--- ABOUT THIS EXERCISE ---
Lines from the records below that contain the word "marketing" are to be copied out.

--- INFORMATION SUPPLIED ---

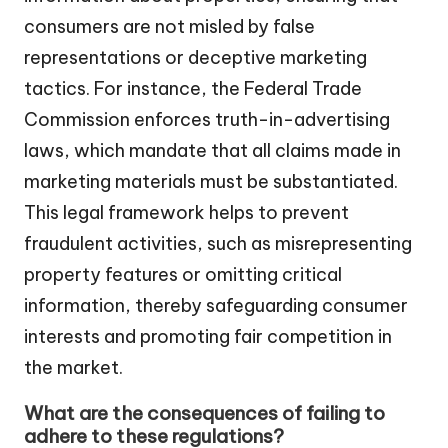
consumers are not misled by false
representations or deceptive marketing
tactics. For instance, the Federal Trade
Commission enforces truth-in-advertising
laws, which mandate that all claims made in
marketing materials must be substantiated.
This legal framework helps to prevent
fraudulent activities, such as misrepresenting
property features or omitting critical
information, thereby safeguarding consumer
interests and promoting fair competition in
the market.
What are the consequences of failing to
adhere to these regulations?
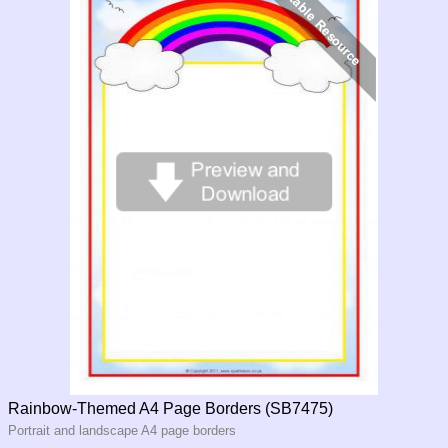
Rainbow-Themed A4 Page Borders (SB7475)
Portrait and landscape A4 page borders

--- WRITTEN REPLY ---
representations or deceptive marketing
marketing materials must be substantiated.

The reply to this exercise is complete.